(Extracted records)
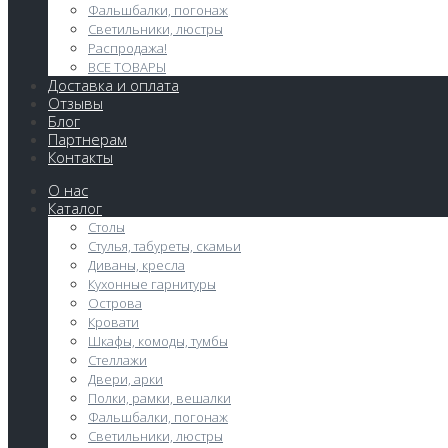
Фальшбалки, погонаж
Светильники, люстры
Распродажа!
ВСЕ ТОВАРЫ
Доставка и оплата
Отзывы
Блог
Партнерам
Контакты
О нас
Каталог
Столы
Стулья, табуреты, скамьи
Диваны, кресла
Кухонные гарнитуры
Острова
Кровати
Шкафы, комоды, тумбы
Стеллажи
Двери, арки
Полки, рамки, вешалки
Фальшбалки, погонаж
Светильники, люстры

# [Requirement]
Quote only the lines from the one containing "Доставка и оплата" through the final line of the records, with both ends included.

# [Expected answer]
Доставка и оплата
Отзывы
Блог
Партнерам
Контакты
О нас
Каталог
Столы
Стулья, табуреты, скамьи
Диваны, кресла
Кухонные гарнитуры
Острова
Кровати
Шкафы, комоды, тумбы
Стеллажи
Двери, арки
Полки, рамки, вешалки
Фальшбалки, погонаж
Светильники, люстры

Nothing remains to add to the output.